The “Hard Work” Narrative

The people of the United States are known to say that if you just work hard enough, you can be successful in anything. I don’t disagree with this sentiment; however, it doesn’t tell the whole story. Where you start from matters a great deal. If we are all running a race and the first to finish wins, we cannot ignore the fact that some of us are given tremendous head starts in this race that others are not.

I am not sure how much of a head start I had growing up. I attended Head Start for preschool if that counts for anything. We lived in various apartments, trailers, and houses over 18 years. We didn’t have a telephone. We never had cable television. Almost all my clothes were hand-me-downs from the thrift shop. We didn’t go on many vacations. We didn’t have gas heat and we had to cut, split, and stack our own wood constantly in the summer in order to have enough to get through the cold northeast Iowa winters. We had a garden and raised chickens because it was cheaper (and more work) than buying the same food at a grocery store. My parent’s cars were constantly breaking down. Everything was constantly breaking down and we were constantly working on, fixing, and repairing multiple things simultaneously.

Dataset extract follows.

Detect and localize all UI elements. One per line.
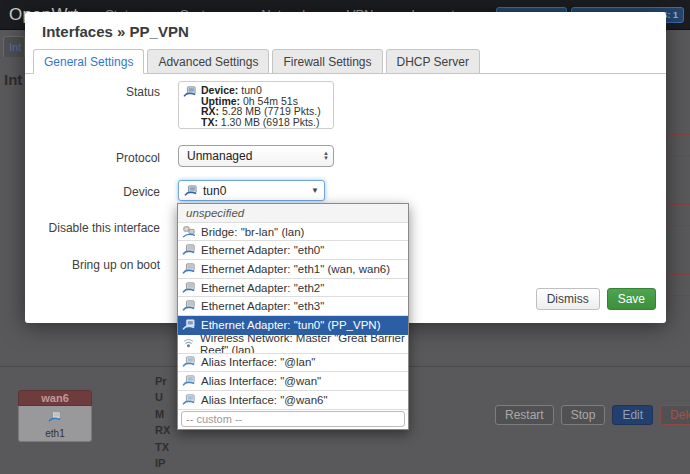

What some people born into privilege forget is how much work it is just to live like that. My parents worked very hard. They took on all the overtime they could. When they came home, they had even more work to do. They were working all the time. I also worked hard and sacrificed a great deal growing up, as did my siblings. In fact, work was all we ever knew on the weekends. Simply gathering, cutting down, splitting, and stacking enough firewood to get through the winter took up the majority of the weekends we had. Between that, gardening, mowing our large yard with many trees, repairing equipment, repairing cars, fixing things around the house, and helping my Dad with various odd jobs he took on for more money, there was little time for anything else.

Investing all this time on work, combined with there being little money available for anything beyond the bare necessities meant that growing up, I went to only a handful of movies, never got braces, never had swimming lessons, never participated in youth sports, never went roller skating, and never stayed over at a friend’s house.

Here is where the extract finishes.